Sergeant Pepper
Sergeant Pepper
Horst Peter Koll, film-dienst, Nr. 26, 23.12.2004
Einmal mehr eine abenteuerliche (Familien-)Geschichte um die Freundschaft zwischen Tier und Kind: Der sechsjährige Felix, kein unproblematischer Junge, der seine kindlichen Ängste und Unsicherheiten hinter eine gewissen Altklugheit, vor allem aber hinter einem schützenden Tigerkostüm versteckt, lebt mit seiner älteren Schwester Felicia in einer skurrilen Familie. Die Mutter ist Musikerin, der Vater ein eher weltfremder Erfinder, der das angemietete Haus in eine voll automatische Versuchsstation verwandelt hat, in der das morgendliche Ankleiden zur "Waschstraße für Menschen" wird und man zum Frühstück auf Zuruf mit dem Kühlschrank kommuniziert. Besonders stolz ist er auf seine jüngste Erfindung: den "echtesten" künstlichen Schnee, den es bisher gab, der aber einen Heidenärger mit dem Vermieter einbringt. Nicht minder in Schwierigkeiten steckt derweil der putzige Hund Sergeant Pepper, der sich auf der Flucht befindet. Sein reiches Herrchen ist tot und hat ihm seine prachtvolle Villa vererbt, was die unbändige Wut der habgierigen Tochter des Verstorbenen, der Fabrikantin Corinna von Gordenthal, weckt. Gemeinsam mit ihrem Bruder verfolgt sie den Hund, um ihn aus dem Weg zu räumen, wobei sie zu manch hässlicher Intrige greift, als sich Sergeant Pepper ausgerechnet bei Felix und seiner Familie einnistet. Was kein Erwachsener glauben will: Felix kann den Hund verstehen und mit ihm reden, wodurch er die Zusammenhänge erkennt, aber auch in der Praxis eines Psychologen landet. Mit Felicia als dem einzigen Verbündeten beginnt eine turbulente, zunehmend gefährlichere Rettungsaktion, bei der sich die Kinder bewähren müssen.
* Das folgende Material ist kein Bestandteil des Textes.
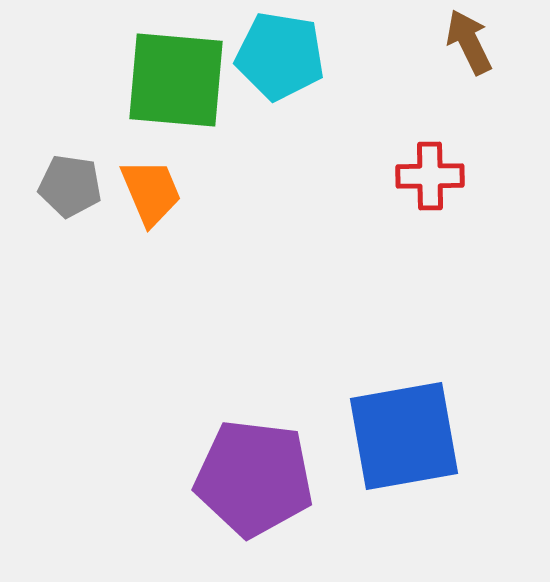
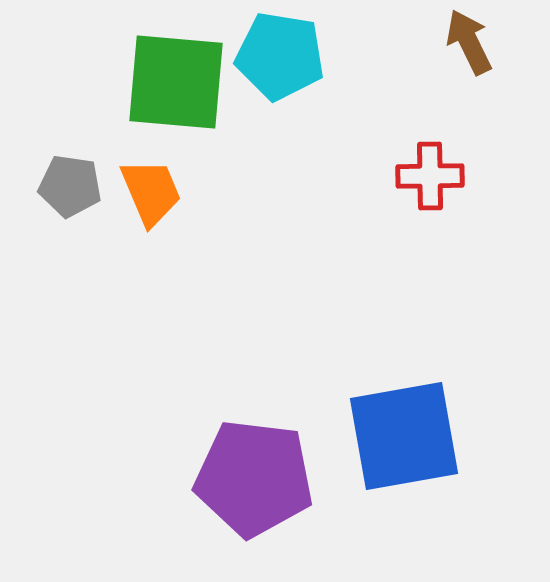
green square: moved 2 px down
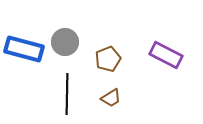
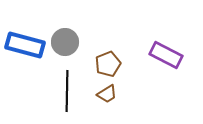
blue rectangle: moved 1 px right, 4 px up
brown pentagon: moved 5 px down
black line: moved 3 px up
brown trapezoid: moved 4 px left, 4 px up
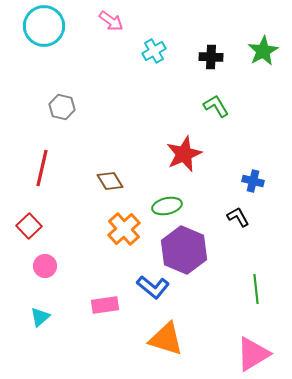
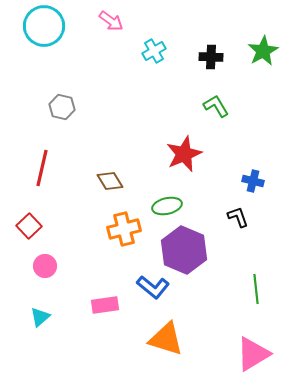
black L-shape: rotated 10 degrees clockwise
orange cross: rotated 28 degrees clockwise
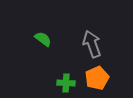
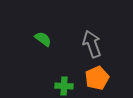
green cross: moved 2 px left, 3 px down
Regisseurin Sandra Nettelbeck hat an der San Francisco State University Film studiert. Vielleicht erklärt dies ein wenig, warum ihr Kinder- und Familienfilm so betont "amerikanisch" daherkommt. Überdeutlich sind die thematischen Bezüge zu einschlägigen Disney-Sujets von "Schneewittchen" (fd 591) bis zu "101 Dalmatiner" (fd 32 426), die sich besonders in der cholerisch-bösen Corinna manifestieren: Barbara Auer chargiert lustvoll, schrill und sadistisch wie Schneewittchens gehässige Stiefmutter oder die Pelzfetischistin Cruella deVil. Hinzu kommen viel Slapstick, (Erfinder-)Klamauk und hyperaktive Erwachsene, über die man sich offensichtlich als mal liebevolle (Felix’ Eltern), mal satirisch überzeichnete (der bieder-bürgerliche Nachbar, der Vermieter) Klischees amüsieren soll. Das alles wirkt auf Dauer aber arg veräußerlicht und obendrein reißbrettartig kalkuliert, sodass sich weder Nähe zu den Figuren noch ein Hineinfühlen in die Ereignisse einstellen will. Schematisch bleibt die Zeichnung der Charaktere, plakativ kommt die "Botschaft" von der Selbstbehauptung eines sensiblen, allseits unterschätzten Kindes daher, und auch das Sujet des sprechenden Tieres wird über Gebühr als "Wunder" verkauft, für das nur Kinder empfänglich sind. Wirklich spannend, amüsant und glaubwürdig-differenziert ist das nicht, was insofern enttäuscht, als Sandra Nettelbeck noch in "Bella Martha" (fd 35 367) mit nur wenigen Szenen höchst subtil einen komplexen Kindercharakter zu entwerfen vermochte. Auf ihren Erfolgsfilm verweist sie etwas kokett durch den zitathaften Kurzauftritt von Martina Gedeck, die die Praxis des (erneut von August Zirner gespielten) Psychiaters verlässt; und auch Jasmin Tabatabai, Protagonistin in Nettelbecks Erstling "Unbeständig und kühl" (1996), darf kurz vorbeischauen. Kindlichen Zuschauern ist das alles egal. Ob es Erwachsene amüsiert, ist freilich zweifelhaft. Sandra Nettelbeck zeigt einiges an inszenatorischem Geschick, spielt stimmungsvoll mit "sanften" Abblenden und einigen punktgenauen Pointen, verschenkt dies aber letztlich angesichts eines veräußerlichten, wenig sensiblen Entwurfs.